First, it was performed on a small cohort of patients, with a retrospective analysis in part based on a clinical verbal interview with the parents.

In addition, the cohort studied was very variable because the study period included vaccinated and non-vaccinated children and both children who required hospitalization and those that did not, including patients of a neonatal age (0–28 days).

Finally, in our study, no patient had lung CT scans to stratify the severity of respiratory disease from a radiological point of view.

6. Conclusions

A molecular SARS-CoV-2 nasopharyngeal swab with the PCR amplification of the genes target, resulting in a positive or negative result, is the base for a microbiological diagnosis of infection.

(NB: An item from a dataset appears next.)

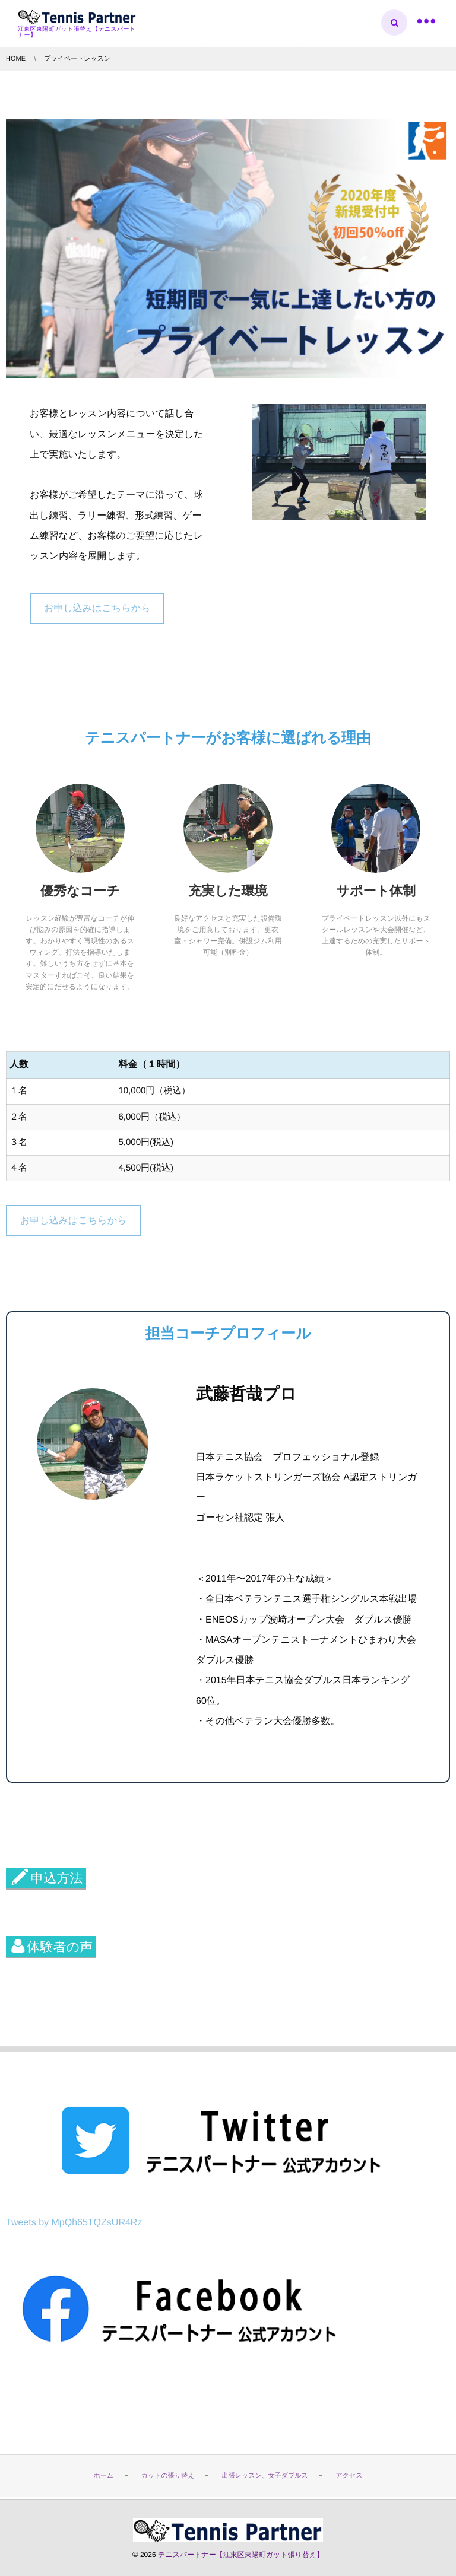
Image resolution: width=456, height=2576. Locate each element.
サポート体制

The severity of the disease may be correlated with the number of PCR amplification cycles of the SARS-CoV-2 gene N2, but in our sample, this correlation was not strong or statistically significant.

Therefore, it is necessary to conduct other large-scale studies to define the exact clinical role of the PCR amplification of the SARS-CoV-2 genome in pediatric patients, including multicenter studies focusing on viral dynamics.

Of interest, the use of the LqSOFA score to assess the severity of disease during hospital admission should be promoted both for its ease of use and for its good degree of predictiveness toward the duration of symptoms and positive swabs though other studies with larger samples are necessary to confirm these data. In this way, doctors can predict the course of disease in all patients, including those who have been diagnosed with SARS-CoV-2 infection, by qualitative rapid methods saving time and economic resources.

7. Declaration

Consent to Participate and for Pubblication

Each parent expressed their consent to participate in the study, and the publication of the data took place in an anonymous form.